I did my best to effectively solve the date problem in the laziest way possible: I excluded two-digit numbers and four-digit numbers without commas, under the assumption that years are almost never written with a comma. That’s obviously a bit of a blunt instrument, but it’s good enough for my purposes. The data comes from a May 2011 version of Wikipedia that I happened to have on my hard drive, a 31 GB XML file. It includes 11,120,945 articles, although the definition of “article” used to get that number probably isn’t a very good one. You can download all of Wikipedia here.[/slider]

As you can see, the numbers get progressively less popular as they get bigger, and the effect is really really big. If we use Wikipedia as our random number generator, the correct odds for our bet in which we take numbers beginning with one and our sucker takes numbers that begin with either eight or nine are about 3.9:1. If you risk $200 to his $100, your edge on one bet is about $15.55 if numbers beginning with other digits end the bet or about $38.95 if you keep choosing numbers until someone wins.
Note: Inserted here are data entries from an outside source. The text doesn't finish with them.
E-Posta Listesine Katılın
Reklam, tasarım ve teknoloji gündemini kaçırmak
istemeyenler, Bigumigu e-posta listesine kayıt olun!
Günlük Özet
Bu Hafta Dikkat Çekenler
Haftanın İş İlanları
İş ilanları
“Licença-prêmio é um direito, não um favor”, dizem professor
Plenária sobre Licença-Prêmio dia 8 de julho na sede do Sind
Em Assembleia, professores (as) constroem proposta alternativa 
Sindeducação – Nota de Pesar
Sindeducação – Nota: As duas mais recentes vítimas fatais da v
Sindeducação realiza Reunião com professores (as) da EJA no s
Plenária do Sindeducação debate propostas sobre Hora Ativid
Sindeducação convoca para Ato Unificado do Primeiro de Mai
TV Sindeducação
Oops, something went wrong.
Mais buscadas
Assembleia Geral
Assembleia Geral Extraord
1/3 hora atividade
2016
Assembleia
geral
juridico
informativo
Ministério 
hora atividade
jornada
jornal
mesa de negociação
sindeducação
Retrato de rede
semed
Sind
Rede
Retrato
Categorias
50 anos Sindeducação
That’s absurd.

For completeness, here’s the same data with dates included:

Not surprisingly, Wikipedia has a lot of dates that start with a one or a two.

A First Explanation

So, what’s going on here? Let’s start with a concrete example: Consider the height of all the various man-made buildings in the world in stories. These numbers are certainly not uniformly distributed–There are obviously way more buildings that are between, say, one and ten stories high than there are buildings between eleven and twenty stories high. In fact, they’re probably closer to logarithmically distributed. (Excuse my abuse of vocabulary, fellow nerds.) In other words, there are probably about as many buildings between one and two stories high as there are buildings between two and four stories, and likewise between four and eight, eight and sixteen, etc. This rather intuitive concept is quite universal–There are about as many businesses that earn between $1 million and $2 million per year as there are businesses that earn between $2 million and $4 million; there are about as many hills/mountains between 200 and 800 feet high as there are hills/mountains between 800 and 3200 feet high; there are about as many savings accounts with between $1,000 and $10,000 in them as there are savings accounts with between $10,000 and $100,000, etc.
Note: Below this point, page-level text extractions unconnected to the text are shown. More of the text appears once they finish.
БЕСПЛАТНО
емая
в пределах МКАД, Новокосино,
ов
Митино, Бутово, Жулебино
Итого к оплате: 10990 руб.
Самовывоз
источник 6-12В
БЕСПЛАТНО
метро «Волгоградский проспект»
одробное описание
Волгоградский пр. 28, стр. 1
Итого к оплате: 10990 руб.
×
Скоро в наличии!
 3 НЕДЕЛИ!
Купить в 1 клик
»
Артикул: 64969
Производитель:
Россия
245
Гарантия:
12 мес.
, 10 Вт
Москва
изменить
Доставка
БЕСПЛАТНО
This type of distribution gives rise to Benford’s law. Indeed, if there are as many one-story buildings as there are two-to-four-story buildings AND as many ten-to-twenty-story buildings as there are twenty-to-forty-story buildings, then obviously if you write down the number of stories in a random building, the number is more likely to start with a one than a two, more likely to start with a two than a three, etc. And, this type of data is pretty damn common.

If you work out the math, here’s the theoretical distribution of first digits from random numbers distributed logarithmically:

Notice how incredibly close this is to the actual distribution that I found on Wikipedia. That’s largely because a ton of the “random numbers” on Wikipedia are logarithmically distributed.

More Explanation

However, Benford’s law arises in even more situations than that. Earlier, I excluded dates because they felt somehow uniquely unfair–Days of the month are way more likely to start with the numbers one or two than eight or nine, for example. But, this actually isn’t a particularly unique situation.

It’s quite common for a certain type of number to be restricted to values between one and some maximum value (e.g., the day of the month, a social security number, an IP address, a year). We can think of these numbers as being chosen randomly with equal probability from the integers between one and N. When N is nine, 99, 999, 9,999, etc., then the first digit of the randomly chosen number will be evenly distributed. (1/9 of the numbers between one and 999 start with a seven, for example.) However, for any other value of N, the situation is different: If, for example, N is 2,001 then exactly half of all possible values will start with a one. It turns out that if we choose N in a suitably random way, then we see Benford’s law again. (This is intentionally vague because it’s cumbersome to talk about distributions of distributions. See this paper for a nice proof.)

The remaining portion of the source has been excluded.